TASK INSTRUCTIONS | The records below are to be restated word for word; their pictures are not.

[Stored items]
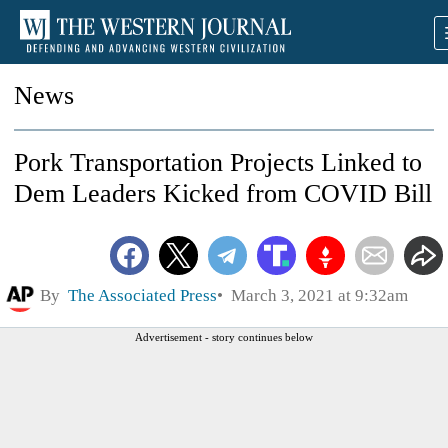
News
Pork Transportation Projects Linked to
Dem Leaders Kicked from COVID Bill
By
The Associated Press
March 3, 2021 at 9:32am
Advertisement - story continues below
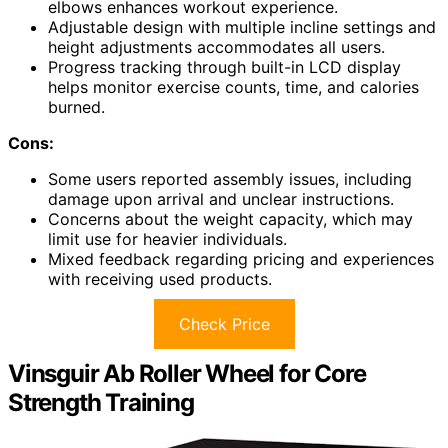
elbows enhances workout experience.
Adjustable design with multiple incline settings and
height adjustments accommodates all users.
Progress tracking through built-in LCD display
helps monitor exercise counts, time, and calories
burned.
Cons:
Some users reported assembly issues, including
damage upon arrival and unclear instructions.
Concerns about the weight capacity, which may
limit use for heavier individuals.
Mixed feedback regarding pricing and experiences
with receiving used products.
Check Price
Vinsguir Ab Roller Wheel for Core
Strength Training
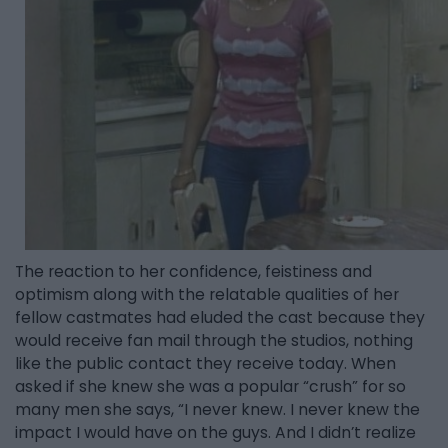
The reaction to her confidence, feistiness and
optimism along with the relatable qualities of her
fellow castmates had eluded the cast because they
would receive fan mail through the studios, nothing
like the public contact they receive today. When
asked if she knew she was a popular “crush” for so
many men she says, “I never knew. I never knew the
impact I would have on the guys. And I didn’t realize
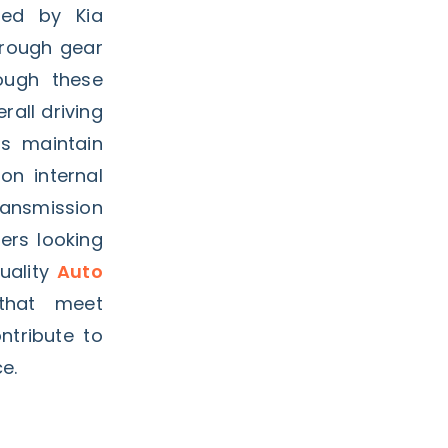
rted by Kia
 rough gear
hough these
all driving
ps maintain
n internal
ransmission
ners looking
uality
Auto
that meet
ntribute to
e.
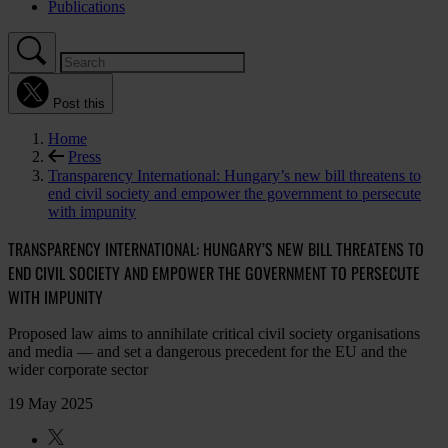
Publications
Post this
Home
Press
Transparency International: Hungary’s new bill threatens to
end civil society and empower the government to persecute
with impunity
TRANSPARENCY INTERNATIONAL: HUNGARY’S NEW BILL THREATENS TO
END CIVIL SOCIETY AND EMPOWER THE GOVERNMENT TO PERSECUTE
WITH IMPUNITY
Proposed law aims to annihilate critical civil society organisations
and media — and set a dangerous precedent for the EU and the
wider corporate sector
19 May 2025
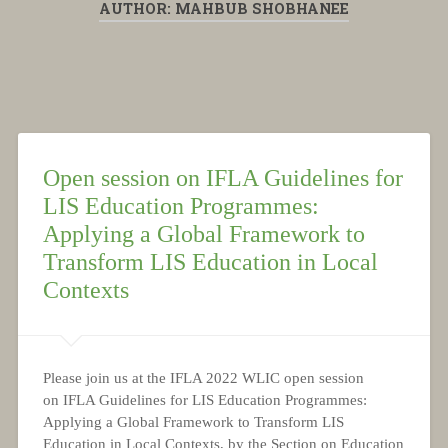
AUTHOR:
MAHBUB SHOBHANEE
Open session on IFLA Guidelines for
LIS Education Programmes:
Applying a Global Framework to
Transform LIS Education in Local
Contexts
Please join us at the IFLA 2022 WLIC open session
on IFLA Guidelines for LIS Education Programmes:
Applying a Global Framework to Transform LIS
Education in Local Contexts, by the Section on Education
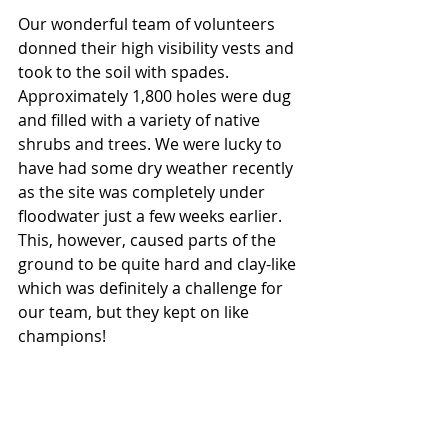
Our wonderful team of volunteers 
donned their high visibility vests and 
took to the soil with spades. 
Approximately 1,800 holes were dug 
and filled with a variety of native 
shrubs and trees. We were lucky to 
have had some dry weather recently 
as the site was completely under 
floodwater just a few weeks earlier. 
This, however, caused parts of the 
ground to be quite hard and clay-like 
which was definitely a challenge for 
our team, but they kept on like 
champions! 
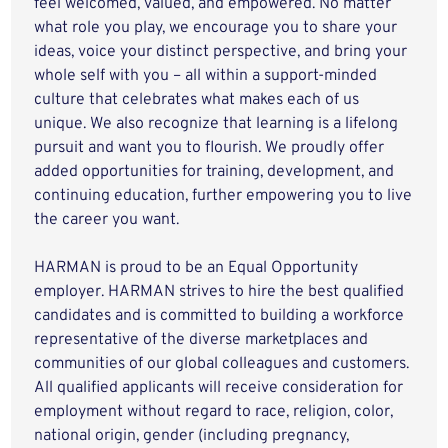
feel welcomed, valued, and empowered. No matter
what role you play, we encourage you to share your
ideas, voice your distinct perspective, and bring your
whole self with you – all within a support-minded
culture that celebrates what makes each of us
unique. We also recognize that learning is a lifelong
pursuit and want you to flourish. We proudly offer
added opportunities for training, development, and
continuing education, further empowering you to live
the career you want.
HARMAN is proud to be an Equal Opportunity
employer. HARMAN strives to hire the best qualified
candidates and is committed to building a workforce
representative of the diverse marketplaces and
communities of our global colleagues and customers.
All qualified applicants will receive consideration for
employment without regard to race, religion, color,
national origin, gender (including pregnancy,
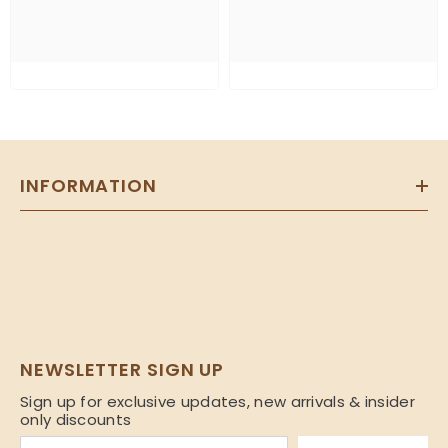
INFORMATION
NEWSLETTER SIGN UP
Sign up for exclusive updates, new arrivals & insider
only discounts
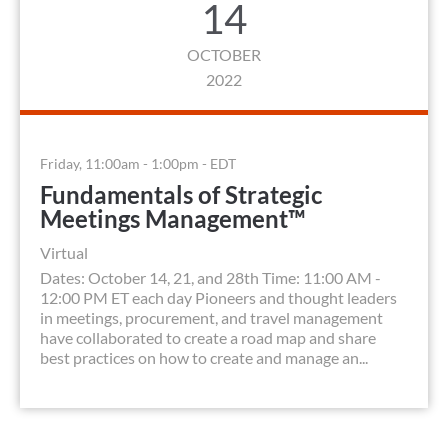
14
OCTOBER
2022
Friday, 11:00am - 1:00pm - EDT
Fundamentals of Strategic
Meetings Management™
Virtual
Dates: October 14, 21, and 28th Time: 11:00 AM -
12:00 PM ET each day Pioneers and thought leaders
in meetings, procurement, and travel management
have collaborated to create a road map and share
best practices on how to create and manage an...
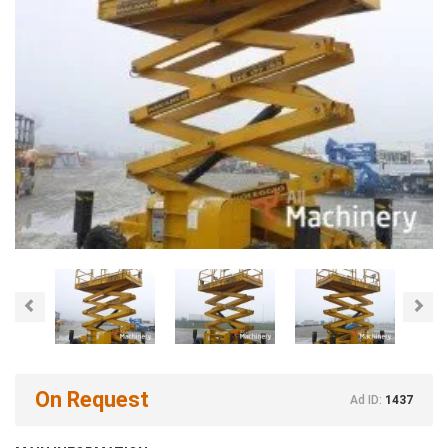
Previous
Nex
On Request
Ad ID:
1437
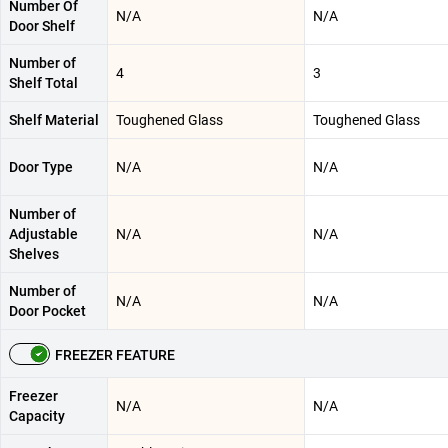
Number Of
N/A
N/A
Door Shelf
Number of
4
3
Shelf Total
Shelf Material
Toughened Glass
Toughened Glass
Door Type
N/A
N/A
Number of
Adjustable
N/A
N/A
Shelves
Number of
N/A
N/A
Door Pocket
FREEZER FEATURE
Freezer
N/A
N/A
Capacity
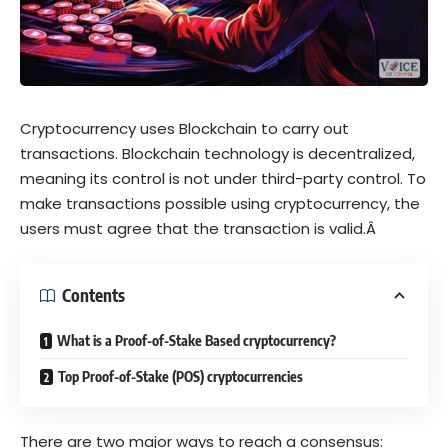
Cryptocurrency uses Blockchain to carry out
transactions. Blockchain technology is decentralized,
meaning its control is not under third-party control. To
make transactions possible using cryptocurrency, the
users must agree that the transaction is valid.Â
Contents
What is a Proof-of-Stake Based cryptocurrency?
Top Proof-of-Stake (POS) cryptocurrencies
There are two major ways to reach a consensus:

ANSWER TO THIS PROBLEM |
News
Pork Transportation Projects Linked to
Dem Leaders Kicked from COVID Bill
By
The Associated Press
March 3, 2021 at 9:32am
Advertisement - story continues below
elbows enhances workout experience.
Adjustable design with multiple incline settings and
height adjustments accommodates all users.
Progress tracking through built-in LCD display
helps monitor exercise counts, time, and calories
burned.
Cons:
Some users reported assembly issues, including
damage upon arrival and unclear instructions.
Concerns about the weight capacity, which may
limit use for heavier individuals.
Mixed feedback regarding pricing and experiences
with receiving used products.
Check Price
Vinsguir Ab Roller Wheel for Core
Strength Training
The reaction to her confidence, feistiness and
optimism along with the relatable qualities of her
fellow castmates had eluded the cast because they
would receive fan mail through the studios, nothing
like the public contact they receive today. When
asked if she knew she was a popular “crush” for so
many men she says, “I never knew. I never knew the
impact I would have on the guys. And I didn’t realize
rted by Kia
 rough gear
hough these
all driving
ps maintain
n internal
ransmission
ners looking
uality
Auto
that meet
ntribute to
e.
Publications
Post this
Home
Press
Transparency International: Hungary’s new bill threatens to
end civil society and empower the government to persecute
with impunity
TRANSPARENCY INTERNATIONAL: HUNGARY’S NEW BILL THREATENS TO
END CIVIL SOCIETY AND EMPOWER THE GOVERNMENT TO PERSECUTE
WITH IMPUNITY
Proposed law aims to annihilate critical civil society organisations
and media — and set a dangerous precedent for the EU and the
wider corporate sector
19 May 2025
AUTHOR:
MAHBUB SHOBHANEE
Open session on IFLA Guidelines for
LIS Education Programmes:
Applying a Global Framework to
Transform LIS Education in Local
Contexts
Please join us at the IFLA 2022 WLIC open session
on IFLA Guidelines for LIS Education Programmes:
Applying a Global Framework to Transform LIS
Education in Local Contexts, by the Section on Education
Our wonderful team of volunteers 
donned their high visibility vests and 
took to the soil with spades. 
Approximately 1,800 holes were dug 
and filled with a variety of native 
shrubs and trees. We were lucky to 
have had some dry weather recently 
as the site was completely under 
floodwater just a few weeks earlier. 
This, however, caused parts of the 
ground to be quite hard and clay-like 
which was definitely a challenge for 
our team, but they kept on like 
champions! 
feel welcomed, valued, and empowered. No matter
what role you play, we encourage you to share your
ideas, voice your distinct perspective, and bring your
whole self with you – all within a support-minded
culture that celebrates what makes each of us
unique. We also recognize that learning is a lifelong
pursuit and want you to flourish. We proudly offer
added opportunities for training, development, and
continuing education, further empowering you to live
the career you want.
HARMAN is proud to be an Equal Opportunity
employer. HARMAN strives to hire the best qualified
candidates and is committed to building a workforce
representative of the diverse marketplaces and
communities of our global colleagues and customers.
All qualified applicants will receive consideration for
employment without regard to race, religion, color,
national origin, gender (including pregnancy,
INFORMATION
NEWSLETTER SIGN UP
Sign up for exclusive updates, new arrivals & insider
only discounts
14
OCTOBER
2022
Friday, 11:00am - 1:00pm - EDT
Fundamentals of Strategic
Meetings Management™
Virtual
Dates: October 14, 21, and 28th Time: 11:00 AM -
12:00 PM ET each day Pioneers and thought leaders
in meetings, procurement, and travel management
have collaborated to create a road map and share
best practices on how to create and manage an...
Previous
Nex
On Request
Ad ID:
1437
Number Of
N/A
N/A
Door Shelf
Number of
4
3
Shelf Total
Shelf Material
Toughened Glass
Toughened Glass
Door Type
N/A
N/A
Number of
Adjustable
N/A
N/A
Shelves
Number of
N/A
N/A
Door Pocket
FREEZER FEATURE
Freezer
N/A
N/A
Capacity
Cryptocurrency uses Blockchain to carry out
transactions. Blockchain technology is decentralized,
meaning its control is not under third-party control. To
make transactions possible using cryptocurrency, the
users must agree that the transaction is valid.Â
Contents
What is a Proof-of-Stake Based cryptocurrency?
Top Proof-of-Stake (POS) cryptocurrencies
There are two major ways to reach a consensus:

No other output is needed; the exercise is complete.